学歴に自信がない人でも、素直に努力を継続でき、相手を楽しませたいという気持ちを絶やさずにいれば、ホストとして活躍できる可能性は十分にあります。
ここまでで見てきたように、ホストになるために学歴は必要ありません。実際に、中卒や高卒で活躍しているホストも大勢います。学歴がないからといって諦めなければいけない仕事ではないことは分かっていただけたと思います。
一方で、大学在学中や大卒のホストも珍しくありません。学歴が必要ない仕事だからとはいえ、学歴があってはできない仕事ではないからです。学校で学んできたこと、経験してきたことが無駄になるわけではなく、学歴がある人はある人なりに、他の人とは違う魅力を姫様に届けることができるのです。

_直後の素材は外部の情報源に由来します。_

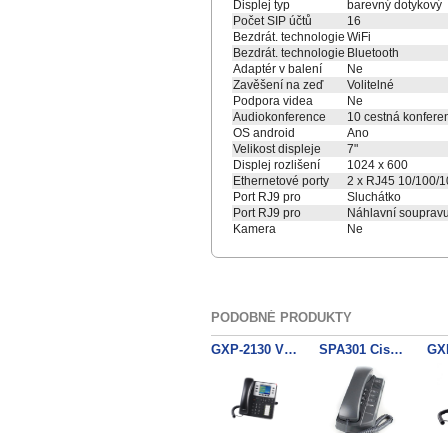
Displej typ
barevný dotykový
Počet SIP účtů
16
Bezdrát. technologie
WiFi
Bezdrát. technologie
Bluetooth
Adaptér v balení
Ne
Zavěšení na zeď
Volitelné
Podpora videa
Ne
Audiokonference
10 cestná konfere
OS android
Ano
Velikost displeje
7"
Displej rozlišení
1024 x 600
Ethernetové porty
2 x RJ45 10/100/
Port RJ9 pro
Sluchátko
Port RJ9 pro
Náhlavní souprav
Kamera
Ne
PODOBNÉ PRODUKTY
GXP-2130 V2 Grandstream
SPA301 Cisco SIP VOIP telefon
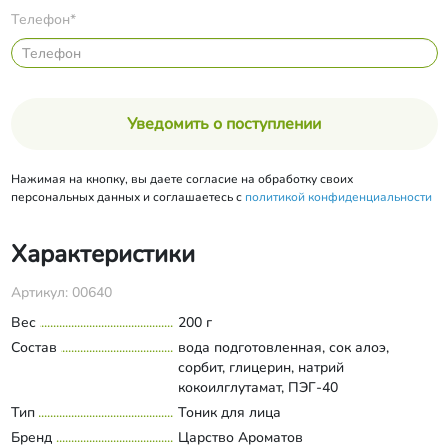
Телефон*
Уведомить о поступлении
Нажимая на кнопку, вы даете согласие на обработку своих
персональных данных и соглашаетесь с
политикой конфиденциальности
Характеристики
Артикул: 00640
Вес
200 г
Состав
вода подготовленная, сок алоэ,
сорбит, глицерин, натрий
кокоилглутамат, ПЭГ-40
гидрогенизированное касторовое
Тип
Тоник для лица
Развернуть состав
масло, ПЭГ-8 масло зародышей
Бренд
Царство Ароматов
пшеницы, ПЭГ-8 масло макадамии,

一番重要なのは、ホストという仕事においては、努力や人間性が一番に見られる仕事であるという点です。学歴があるかないかそのものではなく、学歴があっても無くても、姫様を喜ばせるための努力ができたり、楽しませたい!!という気持ちを持っていることが重要なのです。
学歴の有無にとらわれず、努力を継続できるかどうか、誰かを楽しませたいという気持ちがあるかどうか、その判断基準で考えるようにしてみましょう。